Location: Children's Nutrition Research CenterTitle: Modeling dietary fiber intakes in US adults: implications for public policy Author
|Fulgoni Iii, Victor|
Submitted to: Food and Nutrition Sciences
Publication Type: Peer Reviewed Journal
Publication Acceptance Date: 9/7/2011
Publication Date: 11/7/2011
Citation: Nicklas, T.A., O'Neil, C.E., Liska, D.J., Almeida, N.G., Fulgoni III, V.L. 2011. Modeling dietary fiber intakes in US adults: implications for public policy. Food and Nutrition Sciences. 2(9):925-931. Interpretive Summary: The current recommendations for some foods to encourage (i.e. fruit, vegetables, and whole-grain pro- ducts) in the diets of Americans may result in a substantial increase in energy consumed depending on how the consumer interprets them. The implication is that consumers need to consume more of these foods. Dietary recommendations that call for an increase in consumption of foods need to be clear that this should be within energy needs. This recommendation must be further translated to include that the consumption of these foods, in their lowest fat form, needs to go together with decreasing other nutrient-poor foods, added fats, and added sugars in the diet. The challenge is how to get this message to the consumer in a way that is both useful and valuable to them.

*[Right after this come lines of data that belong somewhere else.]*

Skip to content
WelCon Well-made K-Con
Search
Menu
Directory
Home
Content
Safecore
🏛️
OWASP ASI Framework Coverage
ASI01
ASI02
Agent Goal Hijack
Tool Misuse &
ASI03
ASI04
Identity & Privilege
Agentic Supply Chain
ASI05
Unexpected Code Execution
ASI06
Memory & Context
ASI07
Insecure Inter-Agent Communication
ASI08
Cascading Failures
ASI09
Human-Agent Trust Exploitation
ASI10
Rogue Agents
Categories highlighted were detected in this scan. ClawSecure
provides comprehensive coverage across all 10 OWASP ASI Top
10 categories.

Technical Abstract: The goal of this study was to simulate the application of the dietary recommendations to increase dietary fiber (DF)-containing foods. This study used 24-hour dietary recalls from NHANES 2003-2006 to model the impact of different approaches of increasing DF with current dietary patterns of US adults 19+ years: 1) increased all DF-containing foods by 10, 25, 50, or 100%; 2) increased DF content of low DF grain products to a good (2.5 g/serving) or an excellent source level (5.0 g/serving); and 3) increased intake of whole grain foods to meet the recommendation of one-half of total grain. By increasing DF-containing foods by 10, 25, 50, or 100% increased DF intake to 16.9, 18.9, 22.1, and 29.5 g/d, respectively with a concomitant increase in energy of 104, 260, 521, 1042 kcal/d, respectively. Adding 2.5 or 5.0 g/serving DF to low DF grain foods to resulted in DF intakes of 24.7 and 39.1 g/day, respectively without increased energy. Increasing consumption of whole grain foods increased DF intake to 25.3 g/day but with an additional 1266 kcal/d. The conclusion is that by adding additional DF to existing grain-based foods may be a reasonable approach to getting more DF, without increased energy, in the American diet.